Now you will wonder why i am writing this letter at this time. chale it is because now i am taking my travels to a new level by helping set up a tour agancy to specialize in travel sites and draw tour packages all over Ghana. Nii Kpakpo you know back in the Bearded Man City whilst i was at the Historical Society, i used to draw tour programs for the oyibo students from California and others from all over the world. This experience, in partnership with others, with experience in other fields, will be put together to start this tour company.

Nii Kpakpo, The Heritage Concept International is a management and consultancy organization that is established to preserve and promote the rich cultural heritage of Ghana and Africa. This company is committed to organize and host a cutting edge, organized and well mapped out professional events and programs inspired by the customs and traditions of the various parts of Ghana. This will be for both the young and the old.

We want to set it up in such a way that adults can bring in their families on vacations and to let the children see the sites all over Ghana, they read about in their textbooks.

Kpakpo the vision of the company is geared towards serving our community, country and continent by preserving and showcasing our cultural heritage whilst rekindling our passion for tourism. This also feeds into the mission of creating a lifetime expericence for people through our programs, projects and events uniquely blending tradition and modernity.

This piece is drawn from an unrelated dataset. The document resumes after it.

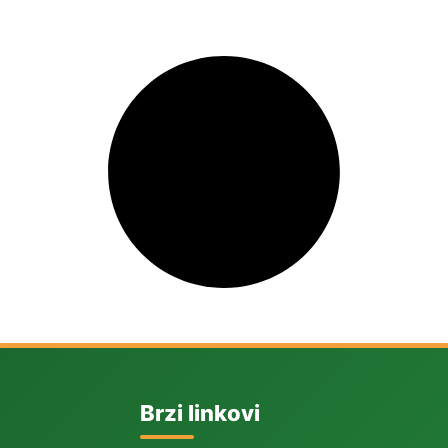
Brzi linkovi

Nii Kpakpo Thompson, this is my pet project for the new year and i believe in the vision so much that i am ready to get others to see Ghana the way i see it from traveling all over the place. Furthermore i believe that Africa as a continent has a lot to offer in our traditions and it is important that we preserve these traditions in our own small ways and this is one of the ways in which we can.

The savanna has been good to me and i believe that with this project i am sure i have your support to be an advocate with others in this regard.

As our new commander in chief has emphasized, we need to be the change we want to see and like i always say, it begins with YOU!